Teresa Chahine: So now that you’re growing, as you’re kind of maturing as an organization, post–Series A, that’s a milestone that’s seen, I think for startups. And I think what I am seeing that will help you succeed is that you want to stay young and fresh and in that mindset that young startups stay in like, “Fail fast, keep learning, innovate, disrupt.”

Hafeezah Muhammad: Yeah, absolutely. And I think coming from a very large corporation—

Teresa Chahine: You used to work at Verizon, right?
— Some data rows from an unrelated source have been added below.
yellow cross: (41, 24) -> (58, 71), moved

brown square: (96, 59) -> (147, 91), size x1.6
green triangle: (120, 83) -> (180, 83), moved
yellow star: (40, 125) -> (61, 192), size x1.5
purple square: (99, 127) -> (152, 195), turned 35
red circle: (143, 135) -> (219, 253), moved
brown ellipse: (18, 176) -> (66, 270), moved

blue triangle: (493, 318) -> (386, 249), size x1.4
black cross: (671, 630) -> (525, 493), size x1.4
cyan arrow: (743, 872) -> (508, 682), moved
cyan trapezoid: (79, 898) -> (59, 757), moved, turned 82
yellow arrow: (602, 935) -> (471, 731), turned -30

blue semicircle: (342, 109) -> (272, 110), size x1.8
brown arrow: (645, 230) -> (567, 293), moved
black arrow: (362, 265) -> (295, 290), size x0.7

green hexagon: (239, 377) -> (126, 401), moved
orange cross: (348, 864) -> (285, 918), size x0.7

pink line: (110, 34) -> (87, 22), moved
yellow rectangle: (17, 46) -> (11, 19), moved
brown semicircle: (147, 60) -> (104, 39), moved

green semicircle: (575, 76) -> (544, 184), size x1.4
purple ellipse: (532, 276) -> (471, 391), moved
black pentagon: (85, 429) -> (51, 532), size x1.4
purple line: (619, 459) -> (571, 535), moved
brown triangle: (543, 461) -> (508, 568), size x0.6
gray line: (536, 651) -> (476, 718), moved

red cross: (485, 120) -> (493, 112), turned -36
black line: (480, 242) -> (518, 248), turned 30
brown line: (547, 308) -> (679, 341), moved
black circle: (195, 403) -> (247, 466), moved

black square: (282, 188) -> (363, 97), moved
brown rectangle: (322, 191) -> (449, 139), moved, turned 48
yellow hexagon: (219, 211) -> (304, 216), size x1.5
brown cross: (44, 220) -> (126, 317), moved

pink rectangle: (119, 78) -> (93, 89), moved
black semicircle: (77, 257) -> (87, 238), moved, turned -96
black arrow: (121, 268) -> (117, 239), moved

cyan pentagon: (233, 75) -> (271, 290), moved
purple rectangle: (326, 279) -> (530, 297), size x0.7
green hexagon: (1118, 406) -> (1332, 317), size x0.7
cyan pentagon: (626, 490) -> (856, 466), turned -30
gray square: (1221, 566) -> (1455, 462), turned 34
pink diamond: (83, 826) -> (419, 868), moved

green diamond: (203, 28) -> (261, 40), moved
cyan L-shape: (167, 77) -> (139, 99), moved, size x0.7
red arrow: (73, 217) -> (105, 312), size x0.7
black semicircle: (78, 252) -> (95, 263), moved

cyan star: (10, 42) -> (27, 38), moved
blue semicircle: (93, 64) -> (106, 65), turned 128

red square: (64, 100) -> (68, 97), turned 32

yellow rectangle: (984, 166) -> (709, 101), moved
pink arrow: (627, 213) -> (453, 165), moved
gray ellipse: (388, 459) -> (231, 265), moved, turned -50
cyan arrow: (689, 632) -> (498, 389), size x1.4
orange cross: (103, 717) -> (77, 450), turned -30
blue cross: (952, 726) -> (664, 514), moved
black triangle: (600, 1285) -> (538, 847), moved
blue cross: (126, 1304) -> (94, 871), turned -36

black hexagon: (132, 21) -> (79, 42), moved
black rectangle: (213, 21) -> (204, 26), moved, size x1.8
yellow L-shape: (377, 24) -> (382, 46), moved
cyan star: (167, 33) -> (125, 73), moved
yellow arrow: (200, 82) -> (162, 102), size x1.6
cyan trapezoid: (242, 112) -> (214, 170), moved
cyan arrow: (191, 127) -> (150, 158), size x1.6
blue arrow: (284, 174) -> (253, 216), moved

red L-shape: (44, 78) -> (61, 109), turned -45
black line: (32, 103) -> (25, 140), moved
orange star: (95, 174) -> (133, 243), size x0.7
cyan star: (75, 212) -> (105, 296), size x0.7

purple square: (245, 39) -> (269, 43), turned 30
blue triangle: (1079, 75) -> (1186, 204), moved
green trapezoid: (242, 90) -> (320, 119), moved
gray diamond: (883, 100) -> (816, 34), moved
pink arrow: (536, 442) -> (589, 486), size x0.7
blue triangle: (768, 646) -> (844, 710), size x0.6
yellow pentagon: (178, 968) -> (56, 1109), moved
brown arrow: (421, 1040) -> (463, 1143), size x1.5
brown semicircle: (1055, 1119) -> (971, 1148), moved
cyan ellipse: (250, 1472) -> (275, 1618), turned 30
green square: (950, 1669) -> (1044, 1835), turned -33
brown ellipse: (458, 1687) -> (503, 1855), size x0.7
Hafeezah Muhammad: Yeah, I used to work at Verizon. So I started Verizon when it was a hundred-million-dollar company and I left it at hundred-billion-dollar company. So essentially it was a startup, but a startup on steroids. So I see as time went by how things changed, and it became how different it was early versus later. And those are the things I think about every day. As we grow and we scale like, “How do we ensure that we keep the innovation defined at a large scale?” And I feel like it all starts from the top, as always.

Teresa Chahine: And you’re recruiting people from Verizon, from Meta, from of these big established organizations and just letting them play and unleash their genius, I think.

Hafeezah Muhammad: Oh, yeah. It’s been incredible because first, to get to those point into those rooms, you have to have some sense of genius.

Teresa Chahine: So in terms of extracting some themes of what I’m learning from you and kind of like packaging it for readers who are interested in learning some of the success factors, I think what I’m hearing is sharing your story and your why and leading with that and being your full, true self has worked for you. I think a lot of people worry that they don’t, especially when they don’t look like the typical successful entrepreneur. And for you, you’ve been true to yourself, and it’s worked for you, and you’ve built a team where you’ve allowed other people to do that as well. And you actively want them to grow in a way that one day one of them will dethrone you, you want them to do that and to challenge you and to challenge the status quo.

And three, finding like-minded people who get your mission and who care about pediatric mental health and who are also looking to disrupt to be those funders. Is there anything else that you would add?

Hafeezah Muhammad: No, I think you nailed it. That’s what I look at.

Teresa Chahine: Those were some of the things that really stood out to me from our conversations.

Hafeezah Muhammad: You nailed it. Thank you.

Teresa Chahine: What is next for you? What are you most excited about at this phase now that you’re at this turning point of your three-year anniversary and your Series A $9 million fundraising?

Hafeezah Muhammad: What I’m more excited about is more kids are going to get help that they need because Backpack exists and that we can help more kids at scale. And that’s what I’m more excited about because this is our why—why we started, why we exist—and I get to continue living my why. For the first time in my life, I’m not going to age myself, but I’m in my forties, right?

Teresa Chahine: Ditto.

Hafeezah Muhammad: Ditto. And I’ve finally found my happiness and my why to exist. And now I get to live in that for a longer period of time.

Teresa Chahine: And in doing that, helping others, helping the customers and their families find their happiness.

Hafeezah Muhammad: Yes, there’s nothing more remarkable than a mom or a dad or grandma who’s overseeing kids and they’re like, “Thank you. My child is doing so much better.” And that brings me joy because one thing no one wants to see is children in pain.

Teresa Chahine: Thank you, Hafeezah. I’ll end on that note. Thank you for you and for all that you do.

Hafeezah Muhammad: Thank you so much. Thank you for having me.